Example: If I own an apartment building and I am given a blanket tax break on my income but my expenses on real estate maintenance are discounted from taxes on a seven year schedule... that sends me the message that the state wants me to be a slumlord.
Consider this: why using my money to fix the building and keep it going smoothly? I rather get all the money I can from it, invest nothing in maintenance, and raise rents as much as I can. When the building is no longer good for renting I demolish it and build another one. That way I get a 7 year tax bonanza on top of my permanently low blanket tax rates. It works to my advantage if my investment is lumped in one big number when I pay to rebuild instead of paying for steady maintenance.
That way of operating business ads to the natural boom-bust cycles diminishing the number of people constantly employed in building maintenance. Instead it generates a quick few months of employment for those building the new edifice. That is the way South American economies work: the rich get a pass from government and pay no taxes. Due to corruption, targeted taxation does not work. The result: weak middle class, steep boom-bust peaks and valleys, and a vast number of poor and chronically unemployed. We will get there eventually if we keep electing idiots to run the government. I don't think I have to name any names, especially this week.
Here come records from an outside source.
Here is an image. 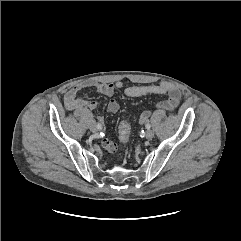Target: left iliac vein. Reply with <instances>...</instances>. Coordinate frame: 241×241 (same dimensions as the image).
Returning a JSON list of instances; mask_svg holds the SVG:
<instances>
[{
  "label": "left iliac vein",
  "mask_w": 241,
  "mask_h": 241,
  "mask_svg": "<svg viewBox=\"0 0 241 241\" xmlns=\"http://www.w3.org/2000/svg\"><path fill=\"white\" fill-rule=\"evenodd\" d=\"M154 137V132L152 130H147L145 133V138L151 140Z\"/></svg>",
  "instance_id": "left-iliac-vein-1"
}]
</instances>
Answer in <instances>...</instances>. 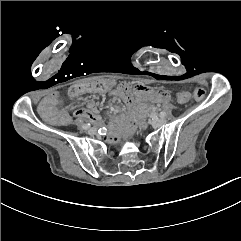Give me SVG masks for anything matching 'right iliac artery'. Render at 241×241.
<instances>
[{
  "mask_svg": "<svg viewBox=\"0 0 241 241\" xmlns=\"http://www.w3.org/2000/svg\"><path fill=\"white\" fill-rule=\"evenodd\" d=\"M82 127H83V129H88V128H90V124H89V123H88V124H85V125H83Z\"/></svg>",
  "mask_w": 241,
  "mask_h": 241,
  "instance_id": "right-iliac-artery-1",
  "label": "right iliac artery"
}]
</instances>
We the people need to force capital to move, invest, take risks. Gentle prodding is all that's needed. Capitalists are always willing to risk if the odds are reasonable and there is no punishment for making money. The blanket tax breaks for upper level income individuals simply add to the problem: the money is sucked upwards, fleecing and slowing down the middle class (typically the movers and shakers in a healthy economy.) As the crisis deepens the rich get more cautious with their capital and keep it quiet in safe investments (bonds, government debt, etc.) thus adding to the general scarcity of money. By the way that is why the stimulus did not work: because it runs counter to basic human nature.
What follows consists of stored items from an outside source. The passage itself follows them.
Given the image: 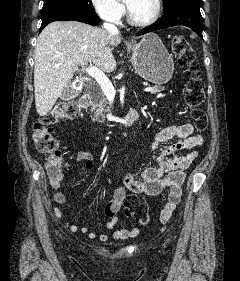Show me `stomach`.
Listing matches in <instances>:
<instances>
[{
  "label": "stomach",
  "instance_id": "1",
  "mask_svg": "<svg viewBox=\"0 0 240 281\" xmlns=\"http://www.w3.org/2000/svg\"><path fill=\"white\" fill-rule=\"evenodd\" d=\"M131 62L136 73L155 83H167L174 72V61L156 34H148L137 43L129 46Z\"/></svg>",
  "mask_w": 240,
  "mask_h": 281
}]
</instances>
The post-Reagan policies have turned a positive cycle into a negative cycle. One of the side effects has been that the price of borrowing has gone down for the U.S. Government. As a consequence politicians have gone into a borrowing spree thus compounding the problem even further. That was totally predictable by the way. Leaving politicians alone with cheap money is like having the fat kid guarding the pie.
Capital has to be punished when it goes safe and rewarded when it takes risks or creates more wealth. Remember the parable of the talents (Matthew 25:14-30; Luke 19:12-28,) a real primer in economics. Basic teaching: bury the talent and the Boss will chew your butt. Government has to cease competing in the money markets with those willing to do creative things with the available money. If you don't want to ever see your talent again, bury it in the Government coffers.
Remedy:
- Cancel the blanket tax cuts and enable targeted tax cuts thus inviting capital from abroad to come and invest, and forcing local capital to come off the caves. Put the tax pressure on stagnant capital. Ease the tax pressure on capital taking risks.
- Stop government from borrowing money. Government should subsist on revenue only. Borrowing is only for times of war or national emergencies.
- Stop taxing labor by means of payroll-based taxation, obsolete labor unions, and other parasitic measures.